During the time of COVID, more teacher trainings are moving online, and specifically, teaching online recorded teacher training.

This brings up questions.

Is online yoga teacher training worth it?

Underlying that question is, “Does online yoga teacher training work?”

Which brings up the bigger question of the effectiveness of online education in general.

And it’s a doggone big deal, as a friend used to say because it is the same question we face globally as we try to educate our children. 

I’ll save you some time and give you the answer if it’s worth it.  It depends.

If you’ve practiced yoga for a spell, you know that was probably coming. 

Yes, online teacher training online can be effective and worth it.  But often it is not. 

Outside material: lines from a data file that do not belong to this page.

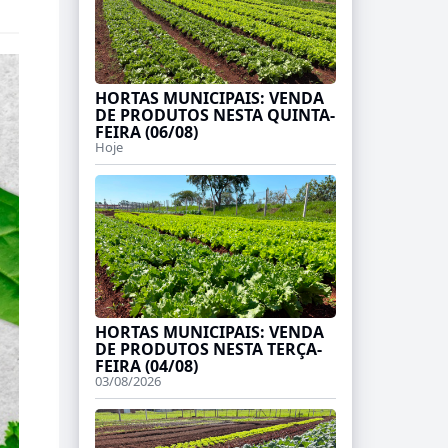
HORTAS MUNICIPAIS: VENDA
DE PRODUTOS NESTA QUINTA-
FEIRA (06/08)
Hoje
HORTAS MUNICIPAIS: VENDA
DE PRODUTOS NESTA TERÇA-
FEIRA (04/08)
03/08/2026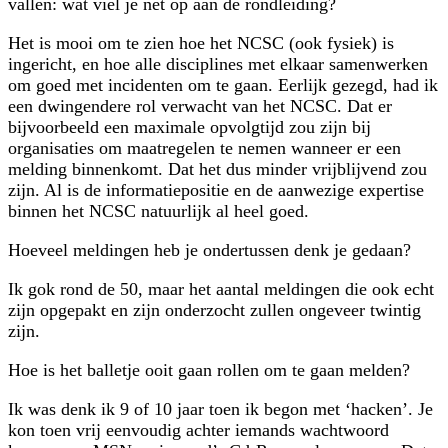
vallen: wat viel je net op aan de rondleiding?
Het is mooi om te zien hoe het NCSC (ook fysiek) is
ingericht, en hoe alle disciplines met elkaar samenwerken
om goed met incidenten om te gaan. Eerlijk gezegd, had ik
een dwingendere rol verwacht van het NCSC. Dat er
bijvoorbeeld een maximale opvolgtijd zou zijn bij
organisaties om maatregelen te nemen wanneer er een
melding binnenkomt. Dat het dus minder vrijblijvend zou
zijn. Al is de informatiepositie en de aanwezige expertise
binnen het NCSC natuurlijk al heel goed.
Hoeveel meldingen heb je ondertussen denk je gedaan?
Ik gok rond de 50, maar het aantal meldingen die ook echt
zijn opgepakt en zijn onderzocht zullen ongeveer twintig
zijn.
Hoe is het balletje ooit gaan rollen om te gaan melden?
Ik was denk ik 9 of 10 jaar toen ik begon met ‘hacken’. Je
kon toen vrij eenvoudig achter iemands wachtwoord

Online Yoga Teacher Training Live vs Recorded

It depends on if the teaching training is delivered live online or via recorded videos.

Here is a learning expert’s take on it, Dr. Stephen Kosslyn, former Harvard Dean of Social Sciences and Stanford director of the Center for Advanced Study in Behavioral Sciences. 

The literature is crystal clear in showing that students learn best when they have to use the material, not simply sit passively and hear it described.

Passivity is why a lot of online education falls down.

That seems intuitive.

Something passive is not asking much of the student.

And lectures are the number one passive method. 

If we take the next step, the question is, “What is the most popular teaching method online, including online yoga teacher training.” 

Without looking at your notes, you knew it was going to be lectures. 

This isn’t unique to yoga.

When the world transitioned to teaching, online speed was critical.  To meet the demand, a lot of teachers adopted a lecture-style format. 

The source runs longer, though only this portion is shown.